Bogotá

Defensor del Pueblo visita a población femenina privada de la libertad

Teletrabajo para reclusas del Buen Pastor

Previamente, la Defensoría Regional adelantó una inspección humanitaria en “El Buen Pastor”, donde encontró falencias y recibió quejas relacionadas con sanidad, alimentación e infraestructura.

Al conmemorarse el Día Internacional de la Mujer, el Defensor del Pueblo (E), Alfonso Cajiao Cabrera, visitó el anexo femenino de la Cárcel Distrital en Bogotá, donde tuvo la oportunidad de compartir con 107 internas de ese establecimiento, todas en condición de sindicadas.

Previamente, la Defensoría Regional de Bogotá realizó una visita a la reclusión de mujeres “El Buen Pastor”, donde encontró falencias y recibió quejas relacionadas con aspectos como sanidad, alimentación e infraestructura.

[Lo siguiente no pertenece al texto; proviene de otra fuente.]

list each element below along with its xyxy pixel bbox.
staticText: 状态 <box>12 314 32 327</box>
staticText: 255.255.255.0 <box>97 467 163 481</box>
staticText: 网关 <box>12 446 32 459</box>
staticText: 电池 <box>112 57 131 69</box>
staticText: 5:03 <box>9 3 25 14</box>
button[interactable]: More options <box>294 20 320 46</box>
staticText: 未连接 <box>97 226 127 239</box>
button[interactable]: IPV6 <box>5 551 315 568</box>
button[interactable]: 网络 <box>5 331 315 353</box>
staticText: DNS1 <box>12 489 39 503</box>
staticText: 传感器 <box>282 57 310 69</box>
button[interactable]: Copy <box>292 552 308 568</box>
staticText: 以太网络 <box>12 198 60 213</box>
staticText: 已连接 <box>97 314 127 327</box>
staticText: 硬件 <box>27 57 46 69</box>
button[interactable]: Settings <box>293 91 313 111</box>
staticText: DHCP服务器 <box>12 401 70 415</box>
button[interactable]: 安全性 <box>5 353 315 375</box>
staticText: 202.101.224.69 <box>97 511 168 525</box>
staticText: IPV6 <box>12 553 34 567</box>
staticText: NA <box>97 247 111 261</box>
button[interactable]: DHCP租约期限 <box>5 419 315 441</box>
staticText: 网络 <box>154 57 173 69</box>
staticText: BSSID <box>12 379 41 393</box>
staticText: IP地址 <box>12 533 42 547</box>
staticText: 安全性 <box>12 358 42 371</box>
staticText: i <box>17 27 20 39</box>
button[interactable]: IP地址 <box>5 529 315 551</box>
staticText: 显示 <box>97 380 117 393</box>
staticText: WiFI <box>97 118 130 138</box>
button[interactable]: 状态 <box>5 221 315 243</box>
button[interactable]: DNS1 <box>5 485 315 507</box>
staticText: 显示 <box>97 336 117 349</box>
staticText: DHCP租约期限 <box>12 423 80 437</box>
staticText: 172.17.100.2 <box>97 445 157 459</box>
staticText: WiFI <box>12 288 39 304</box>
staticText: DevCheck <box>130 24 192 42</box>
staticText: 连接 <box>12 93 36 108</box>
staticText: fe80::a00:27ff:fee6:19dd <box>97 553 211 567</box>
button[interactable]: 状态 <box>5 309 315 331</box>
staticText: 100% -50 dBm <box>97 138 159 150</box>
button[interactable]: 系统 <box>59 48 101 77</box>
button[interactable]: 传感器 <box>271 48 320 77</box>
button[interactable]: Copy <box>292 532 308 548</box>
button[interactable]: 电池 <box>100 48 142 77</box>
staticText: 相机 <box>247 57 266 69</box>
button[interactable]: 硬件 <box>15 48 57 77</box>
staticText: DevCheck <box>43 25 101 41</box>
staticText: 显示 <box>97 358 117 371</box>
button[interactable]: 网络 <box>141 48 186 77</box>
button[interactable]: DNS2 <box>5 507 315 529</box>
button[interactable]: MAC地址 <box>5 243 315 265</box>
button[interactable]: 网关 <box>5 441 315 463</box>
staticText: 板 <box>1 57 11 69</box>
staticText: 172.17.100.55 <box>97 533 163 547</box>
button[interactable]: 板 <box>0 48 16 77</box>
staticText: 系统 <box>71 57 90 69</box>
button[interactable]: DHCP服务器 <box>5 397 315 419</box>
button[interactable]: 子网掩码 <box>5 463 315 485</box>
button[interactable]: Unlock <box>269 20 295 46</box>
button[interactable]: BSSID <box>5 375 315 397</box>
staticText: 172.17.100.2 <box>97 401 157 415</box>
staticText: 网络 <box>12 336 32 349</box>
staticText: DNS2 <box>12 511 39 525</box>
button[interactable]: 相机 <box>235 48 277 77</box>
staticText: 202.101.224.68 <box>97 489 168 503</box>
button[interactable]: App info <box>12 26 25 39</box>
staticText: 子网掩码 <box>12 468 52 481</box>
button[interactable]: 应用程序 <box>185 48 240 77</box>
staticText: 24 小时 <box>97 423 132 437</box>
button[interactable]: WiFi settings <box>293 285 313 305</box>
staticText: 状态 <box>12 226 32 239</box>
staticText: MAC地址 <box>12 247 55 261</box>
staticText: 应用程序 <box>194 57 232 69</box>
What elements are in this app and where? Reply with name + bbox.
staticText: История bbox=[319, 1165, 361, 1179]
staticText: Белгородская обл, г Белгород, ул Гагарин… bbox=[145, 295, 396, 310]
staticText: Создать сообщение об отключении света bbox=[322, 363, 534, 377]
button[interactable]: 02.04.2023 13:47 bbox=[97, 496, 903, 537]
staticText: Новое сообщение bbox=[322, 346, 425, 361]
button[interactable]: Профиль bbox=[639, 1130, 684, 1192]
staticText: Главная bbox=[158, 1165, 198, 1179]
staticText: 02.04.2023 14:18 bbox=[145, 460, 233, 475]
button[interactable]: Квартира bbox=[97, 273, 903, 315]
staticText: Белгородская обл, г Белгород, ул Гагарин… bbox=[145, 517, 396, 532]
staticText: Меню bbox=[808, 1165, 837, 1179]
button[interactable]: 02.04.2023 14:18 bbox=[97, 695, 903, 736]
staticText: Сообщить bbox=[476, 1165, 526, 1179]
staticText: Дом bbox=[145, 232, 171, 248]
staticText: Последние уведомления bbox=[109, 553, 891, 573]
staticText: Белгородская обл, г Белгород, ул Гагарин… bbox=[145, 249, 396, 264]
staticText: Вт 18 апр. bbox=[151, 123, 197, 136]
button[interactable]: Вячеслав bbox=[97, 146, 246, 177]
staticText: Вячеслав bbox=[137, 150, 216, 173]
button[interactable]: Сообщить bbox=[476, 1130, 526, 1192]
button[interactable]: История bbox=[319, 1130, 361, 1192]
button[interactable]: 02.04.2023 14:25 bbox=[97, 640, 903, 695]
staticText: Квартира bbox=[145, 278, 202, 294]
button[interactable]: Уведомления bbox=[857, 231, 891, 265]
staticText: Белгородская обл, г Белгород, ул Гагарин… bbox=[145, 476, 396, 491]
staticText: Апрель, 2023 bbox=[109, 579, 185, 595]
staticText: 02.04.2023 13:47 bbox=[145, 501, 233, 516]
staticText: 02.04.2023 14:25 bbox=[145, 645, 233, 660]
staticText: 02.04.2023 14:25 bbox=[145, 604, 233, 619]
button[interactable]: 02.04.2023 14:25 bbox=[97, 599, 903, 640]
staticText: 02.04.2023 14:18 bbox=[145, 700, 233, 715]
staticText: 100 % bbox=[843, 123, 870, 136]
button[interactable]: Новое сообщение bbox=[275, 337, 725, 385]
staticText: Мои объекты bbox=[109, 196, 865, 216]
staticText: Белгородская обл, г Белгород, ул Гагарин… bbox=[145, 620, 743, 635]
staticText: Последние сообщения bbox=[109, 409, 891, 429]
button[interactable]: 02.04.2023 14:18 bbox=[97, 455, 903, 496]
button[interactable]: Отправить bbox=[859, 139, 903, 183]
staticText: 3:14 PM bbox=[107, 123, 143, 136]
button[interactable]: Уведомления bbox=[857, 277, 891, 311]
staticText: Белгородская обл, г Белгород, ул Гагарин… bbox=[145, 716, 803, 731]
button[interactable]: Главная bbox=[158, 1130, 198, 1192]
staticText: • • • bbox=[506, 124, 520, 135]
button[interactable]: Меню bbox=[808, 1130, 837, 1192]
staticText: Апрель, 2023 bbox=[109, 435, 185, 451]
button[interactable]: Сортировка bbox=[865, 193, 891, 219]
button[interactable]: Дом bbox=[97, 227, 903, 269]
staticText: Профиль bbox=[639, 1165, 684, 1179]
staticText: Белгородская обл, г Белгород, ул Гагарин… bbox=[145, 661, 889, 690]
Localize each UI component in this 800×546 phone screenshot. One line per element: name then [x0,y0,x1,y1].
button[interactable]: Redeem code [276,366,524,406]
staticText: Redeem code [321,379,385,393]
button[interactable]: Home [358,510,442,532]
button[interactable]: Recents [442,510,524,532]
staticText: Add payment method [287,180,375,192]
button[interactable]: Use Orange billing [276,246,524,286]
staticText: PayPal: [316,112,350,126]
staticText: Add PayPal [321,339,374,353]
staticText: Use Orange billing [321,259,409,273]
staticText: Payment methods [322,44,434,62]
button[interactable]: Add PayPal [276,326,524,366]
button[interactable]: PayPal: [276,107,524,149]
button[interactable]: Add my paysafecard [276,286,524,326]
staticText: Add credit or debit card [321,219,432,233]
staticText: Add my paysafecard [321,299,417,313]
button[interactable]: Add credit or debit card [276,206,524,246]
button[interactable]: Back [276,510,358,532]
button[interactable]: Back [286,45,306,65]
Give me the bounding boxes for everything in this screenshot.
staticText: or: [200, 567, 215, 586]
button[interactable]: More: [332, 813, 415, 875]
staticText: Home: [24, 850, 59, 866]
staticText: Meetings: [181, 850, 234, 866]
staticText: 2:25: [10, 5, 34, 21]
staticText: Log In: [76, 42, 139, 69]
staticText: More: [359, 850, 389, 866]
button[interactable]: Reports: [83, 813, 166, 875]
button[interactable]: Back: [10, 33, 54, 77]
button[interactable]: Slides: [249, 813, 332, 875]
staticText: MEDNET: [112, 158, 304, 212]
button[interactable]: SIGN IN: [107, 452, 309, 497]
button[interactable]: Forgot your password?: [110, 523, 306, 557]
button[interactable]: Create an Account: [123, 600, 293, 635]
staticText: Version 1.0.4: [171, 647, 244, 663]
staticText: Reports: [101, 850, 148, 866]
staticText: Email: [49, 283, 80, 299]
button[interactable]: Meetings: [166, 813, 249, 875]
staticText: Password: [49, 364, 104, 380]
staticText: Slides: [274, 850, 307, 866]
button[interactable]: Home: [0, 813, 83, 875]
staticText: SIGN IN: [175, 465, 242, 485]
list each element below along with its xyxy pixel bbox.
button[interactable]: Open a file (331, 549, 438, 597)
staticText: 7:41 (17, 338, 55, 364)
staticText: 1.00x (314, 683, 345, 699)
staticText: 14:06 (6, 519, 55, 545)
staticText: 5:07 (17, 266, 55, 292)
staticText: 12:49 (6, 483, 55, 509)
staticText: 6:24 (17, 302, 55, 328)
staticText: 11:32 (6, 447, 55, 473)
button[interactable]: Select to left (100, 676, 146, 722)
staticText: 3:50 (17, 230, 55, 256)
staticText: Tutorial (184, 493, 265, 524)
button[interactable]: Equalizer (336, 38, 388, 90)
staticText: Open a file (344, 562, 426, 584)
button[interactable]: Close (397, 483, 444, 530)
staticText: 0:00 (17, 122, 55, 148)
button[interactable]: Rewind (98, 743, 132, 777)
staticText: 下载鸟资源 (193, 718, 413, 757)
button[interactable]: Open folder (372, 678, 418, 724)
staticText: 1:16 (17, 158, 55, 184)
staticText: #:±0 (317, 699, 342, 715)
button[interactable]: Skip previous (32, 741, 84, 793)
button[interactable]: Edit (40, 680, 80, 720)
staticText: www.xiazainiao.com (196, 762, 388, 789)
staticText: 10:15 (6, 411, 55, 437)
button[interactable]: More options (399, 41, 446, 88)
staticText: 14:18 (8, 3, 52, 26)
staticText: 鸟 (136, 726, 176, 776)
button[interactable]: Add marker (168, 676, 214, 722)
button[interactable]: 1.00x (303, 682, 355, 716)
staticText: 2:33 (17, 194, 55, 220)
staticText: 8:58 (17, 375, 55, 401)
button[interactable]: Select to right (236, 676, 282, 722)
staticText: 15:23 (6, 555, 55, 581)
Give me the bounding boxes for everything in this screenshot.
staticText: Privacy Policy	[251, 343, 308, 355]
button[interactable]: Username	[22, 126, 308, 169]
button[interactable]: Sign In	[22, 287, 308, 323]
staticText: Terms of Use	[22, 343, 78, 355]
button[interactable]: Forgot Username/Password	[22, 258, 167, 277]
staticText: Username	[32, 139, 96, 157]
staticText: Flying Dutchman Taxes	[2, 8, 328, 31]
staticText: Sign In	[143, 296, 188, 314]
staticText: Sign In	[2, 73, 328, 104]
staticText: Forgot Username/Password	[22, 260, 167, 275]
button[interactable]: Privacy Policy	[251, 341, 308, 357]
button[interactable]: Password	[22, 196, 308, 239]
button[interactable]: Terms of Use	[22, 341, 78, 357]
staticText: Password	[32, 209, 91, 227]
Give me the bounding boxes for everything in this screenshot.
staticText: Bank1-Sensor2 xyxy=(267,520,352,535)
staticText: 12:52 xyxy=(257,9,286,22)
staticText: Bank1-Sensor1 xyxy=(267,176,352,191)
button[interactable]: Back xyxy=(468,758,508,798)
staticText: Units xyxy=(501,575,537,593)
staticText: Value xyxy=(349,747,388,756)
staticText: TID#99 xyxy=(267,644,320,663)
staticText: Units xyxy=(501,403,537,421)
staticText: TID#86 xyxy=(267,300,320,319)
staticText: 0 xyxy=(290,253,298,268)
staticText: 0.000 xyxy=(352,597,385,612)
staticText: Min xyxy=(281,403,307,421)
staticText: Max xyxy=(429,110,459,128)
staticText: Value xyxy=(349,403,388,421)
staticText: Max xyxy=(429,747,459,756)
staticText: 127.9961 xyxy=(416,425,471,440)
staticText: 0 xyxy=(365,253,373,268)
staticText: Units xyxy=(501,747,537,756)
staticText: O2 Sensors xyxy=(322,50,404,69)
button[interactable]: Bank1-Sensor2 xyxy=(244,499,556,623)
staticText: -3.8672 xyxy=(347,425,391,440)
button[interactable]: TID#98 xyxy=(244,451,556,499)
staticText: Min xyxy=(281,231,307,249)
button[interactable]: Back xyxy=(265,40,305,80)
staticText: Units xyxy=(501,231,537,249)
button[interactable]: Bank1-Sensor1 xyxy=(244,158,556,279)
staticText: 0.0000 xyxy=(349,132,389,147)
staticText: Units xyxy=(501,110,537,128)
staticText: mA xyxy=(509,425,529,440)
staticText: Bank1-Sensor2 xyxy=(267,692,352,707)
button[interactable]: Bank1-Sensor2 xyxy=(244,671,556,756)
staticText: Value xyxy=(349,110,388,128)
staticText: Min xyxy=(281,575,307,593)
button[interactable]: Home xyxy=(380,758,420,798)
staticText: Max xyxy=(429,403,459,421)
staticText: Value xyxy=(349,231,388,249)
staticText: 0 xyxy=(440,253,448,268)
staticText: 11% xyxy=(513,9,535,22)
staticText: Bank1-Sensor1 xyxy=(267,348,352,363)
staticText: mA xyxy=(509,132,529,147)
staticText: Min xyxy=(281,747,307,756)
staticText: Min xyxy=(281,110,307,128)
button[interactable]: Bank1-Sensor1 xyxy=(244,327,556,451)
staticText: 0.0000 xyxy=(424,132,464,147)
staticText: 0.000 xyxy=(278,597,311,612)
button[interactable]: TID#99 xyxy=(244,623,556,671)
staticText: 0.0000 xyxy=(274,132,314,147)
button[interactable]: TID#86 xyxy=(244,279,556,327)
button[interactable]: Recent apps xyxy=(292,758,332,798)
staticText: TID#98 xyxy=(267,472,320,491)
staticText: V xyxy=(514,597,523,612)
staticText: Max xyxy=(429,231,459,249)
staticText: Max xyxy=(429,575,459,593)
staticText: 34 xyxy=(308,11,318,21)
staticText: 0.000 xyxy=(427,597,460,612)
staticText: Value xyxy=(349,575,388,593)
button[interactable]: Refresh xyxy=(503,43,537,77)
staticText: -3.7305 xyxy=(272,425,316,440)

En diálogo con la población privada de la libertad en este centro de detención que alberga a 1.804 personas y que tiene un hacinamiento equivalente al 44 por ciento, dado que su capacidad instalada es para 1.257 internas, el organismo de control para los derechos humanos en Colombia estableció que en la mayoría de los patios las instalaciones eléctricas son artesanales, se encuentran expuestas y son manipuladas por las mujeres, situación que implica un riesgo para su misma integridad.

Así mismo, las reclusas manifiestan inconformidad con el sabor de los alimentos, dicen que la cocción no es adecuada y que en ocasiones los comestibles llegan en estado de descomposición; cuando se realizó la visita, los funcionarios de la Defensoría encontraron embutidos con fecha de vencimiento para día siguiente, alertando sobre ello al personal encargado del casino.

A ello se suman el taponamiento de algunas baterías sanitarias, y los problemas de humedad en ciertos tramos de las instalaciones.

Vale la pena señalar que si bien las mujeres tan sólo representan el 7 por ciento de la población privada de la libertad en Colombia, se ven expuestas a condiciones incluso más precarias que la población masculina.

Así por ejemplo, en la regional Norte del Inpec (que cobija a los departamentos de Atlántico, Bolívar, Cesar, Córdoba, Sucre y San Andrés), no existe un centro de reclusión de orden nacional para la población femenina; incluso, en los 6 departamentos ubicados en esa zona del país sólo se encuentran habilitados 188 cupos carcelarios para mujeres, pese a que hay 459 internas, lo cual se traduce en un hacinamiento del 244 por ciento.

Eso quiere decir que el sobrecupo de mujeres recluidas en la Costa Atlántica es 5 veces superior a la media nacional, la cual oscila entre el 49 y el 53 por ciento.

La Defensoría del Pueblo ha advertido que los centros de reclusión masculinos en los que se alojan mujeres carecen de áreas de sanidad dotadas de los instrumentos necesarios para la atención de la población femenina, así como de especialistas en las áreas de ginecología y obstetricia.

Por ello, la Institución (que ha interpuesto múltiples acciones de tutela, que ha entregado informes a la Corte Constitucional y que ha hecho permanentes llamados al Gobierno y al Inpec), insiste una vez más a las autoridades concernidas para que atiendan con medidas de choque esta problemática social.

Por otra parte, durante el último año la Defensoría Delegada para la Mujer acompañó 1.887 casos de violencia de género, 1.795 correspondientes a población femenina, de los cuales el 47 por ciento reportó como agresor a una persona conocida y el 34 por ciento a grupos armados ilegales.

Según el diagnóstico elaborado por la Entidad, el 49 por ciento de los casos corresponde a violencia física (incluidos 49 feminicidios y 36 tentativas de feminicidio).